START Task inputs

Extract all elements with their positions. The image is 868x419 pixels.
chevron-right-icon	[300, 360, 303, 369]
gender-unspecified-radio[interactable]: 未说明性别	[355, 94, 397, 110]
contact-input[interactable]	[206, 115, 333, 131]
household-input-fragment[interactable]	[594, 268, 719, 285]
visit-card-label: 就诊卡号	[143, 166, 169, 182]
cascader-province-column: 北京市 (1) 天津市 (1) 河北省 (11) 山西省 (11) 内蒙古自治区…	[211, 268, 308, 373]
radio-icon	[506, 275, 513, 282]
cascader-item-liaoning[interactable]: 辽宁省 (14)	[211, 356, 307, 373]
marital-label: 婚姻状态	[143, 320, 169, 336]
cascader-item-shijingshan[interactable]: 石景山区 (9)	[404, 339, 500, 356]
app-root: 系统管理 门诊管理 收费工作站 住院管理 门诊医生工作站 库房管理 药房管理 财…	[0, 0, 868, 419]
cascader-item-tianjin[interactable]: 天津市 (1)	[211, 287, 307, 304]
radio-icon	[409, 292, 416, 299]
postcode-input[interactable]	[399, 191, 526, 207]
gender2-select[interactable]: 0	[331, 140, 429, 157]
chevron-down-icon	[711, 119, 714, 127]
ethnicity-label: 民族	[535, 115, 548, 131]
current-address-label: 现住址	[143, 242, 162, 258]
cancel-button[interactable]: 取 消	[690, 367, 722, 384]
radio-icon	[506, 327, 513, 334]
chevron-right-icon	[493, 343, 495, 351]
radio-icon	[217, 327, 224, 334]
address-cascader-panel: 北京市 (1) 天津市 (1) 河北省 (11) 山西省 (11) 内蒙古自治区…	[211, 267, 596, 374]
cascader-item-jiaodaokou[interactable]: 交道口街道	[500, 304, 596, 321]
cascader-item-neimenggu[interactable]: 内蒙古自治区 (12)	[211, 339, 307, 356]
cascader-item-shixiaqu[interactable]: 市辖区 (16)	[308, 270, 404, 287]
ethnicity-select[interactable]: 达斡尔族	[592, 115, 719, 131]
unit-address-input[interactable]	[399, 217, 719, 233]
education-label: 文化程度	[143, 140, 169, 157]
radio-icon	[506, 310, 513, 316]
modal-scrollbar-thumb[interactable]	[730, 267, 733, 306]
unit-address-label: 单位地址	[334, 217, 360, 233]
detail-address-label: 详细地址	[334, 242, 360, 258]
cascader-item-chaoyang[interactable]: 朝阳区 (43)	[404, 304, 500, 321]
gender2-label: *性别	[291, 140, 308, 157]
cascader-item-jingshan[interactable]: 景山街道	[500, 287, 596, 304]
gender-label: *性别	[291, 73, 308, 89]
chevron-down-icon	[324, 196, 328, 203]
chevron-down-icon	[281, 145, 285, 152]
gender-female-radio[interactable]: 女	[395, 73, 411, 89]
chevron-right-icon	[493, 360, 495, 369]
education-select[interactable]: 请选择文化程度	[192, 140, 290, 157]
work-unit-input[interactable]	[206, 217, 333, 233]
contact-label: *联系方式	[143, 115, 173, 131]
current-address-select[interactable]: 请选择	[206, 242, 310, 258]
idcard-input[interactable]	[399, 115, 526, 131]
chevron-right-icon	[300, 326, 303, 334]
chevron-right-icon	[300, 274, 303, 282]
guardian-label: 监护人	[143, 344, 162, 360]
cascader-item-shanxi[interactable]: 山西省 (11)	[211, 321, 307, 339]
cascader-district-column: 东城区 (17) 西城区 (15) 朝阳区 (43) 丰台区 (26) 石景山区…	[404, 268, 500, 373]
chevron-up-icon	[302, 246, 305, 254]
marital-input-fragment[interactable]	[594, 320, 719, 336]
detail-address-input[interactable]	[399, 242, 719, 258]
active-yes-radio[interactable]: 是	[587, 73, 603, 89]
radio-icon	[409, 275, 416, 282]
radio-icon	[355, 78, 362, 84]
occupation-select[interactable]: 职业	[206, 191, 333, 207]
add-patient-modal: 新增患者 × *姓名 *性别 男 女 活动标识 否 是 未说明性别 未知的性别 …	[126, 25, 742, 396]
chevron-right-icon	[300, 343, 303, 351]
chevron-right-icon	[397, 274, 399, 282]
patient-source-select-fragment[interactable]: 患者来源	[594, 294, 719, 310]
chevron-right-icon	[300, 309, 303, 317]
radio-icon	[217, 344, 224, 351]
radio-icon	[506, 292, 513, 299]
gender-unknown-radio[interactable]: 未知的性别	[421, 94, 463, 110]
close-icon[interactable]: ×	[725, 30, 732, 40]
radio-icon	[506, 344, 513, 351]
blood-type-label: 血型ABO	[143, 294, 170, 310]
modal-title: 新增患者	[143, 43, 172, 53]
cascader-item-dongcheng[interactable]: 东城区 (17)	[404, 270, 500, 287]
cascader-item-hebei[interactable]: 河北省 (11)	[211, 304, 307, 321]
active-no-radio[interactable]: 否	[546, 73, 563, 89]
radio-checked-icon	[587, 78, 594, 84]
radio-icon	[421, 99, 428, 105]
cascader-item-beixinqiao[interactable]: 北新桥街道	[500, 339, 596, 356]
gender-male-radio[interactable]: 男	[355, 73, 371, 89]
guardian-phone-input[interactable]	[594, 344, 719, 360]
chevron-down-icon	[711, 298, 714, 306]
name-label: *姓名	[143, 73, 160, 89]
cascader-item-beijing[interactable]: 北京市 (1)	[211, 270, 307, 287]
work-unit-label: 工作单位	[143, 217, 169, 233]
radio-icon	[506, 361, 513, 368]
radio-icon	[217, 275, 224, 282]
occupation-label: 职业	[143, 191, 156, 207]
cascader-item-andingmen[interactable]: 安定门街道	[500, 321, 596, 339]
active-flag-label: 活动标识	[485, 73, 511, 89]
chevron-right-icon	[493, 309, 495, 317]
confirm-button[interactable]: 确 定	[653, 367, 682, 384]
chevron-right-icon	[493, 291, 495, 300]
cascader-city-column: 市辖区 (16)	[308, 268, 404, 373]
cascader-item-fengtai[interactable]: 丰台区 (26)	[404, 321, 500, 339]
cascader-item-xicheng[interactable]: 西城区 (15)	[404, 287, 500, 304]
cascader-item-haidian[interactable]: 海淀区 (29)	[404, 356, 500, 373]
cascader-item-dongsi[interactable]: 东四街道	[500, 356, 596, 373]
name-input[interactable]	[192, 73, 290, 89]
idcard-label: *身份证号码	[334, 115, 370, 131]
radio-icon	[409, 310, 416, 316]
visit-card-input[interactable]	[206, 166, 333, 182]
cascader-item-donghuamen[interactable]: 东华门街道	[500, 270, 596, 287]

END Task inputs

> What you are asked to do: Using the records above, list each line that includes "visit".

> Task response:
visit-card-label: 就诊卡号	[143, 166, 169, 182]
visit-card-input[interactable]	[206, 166, 333, 182]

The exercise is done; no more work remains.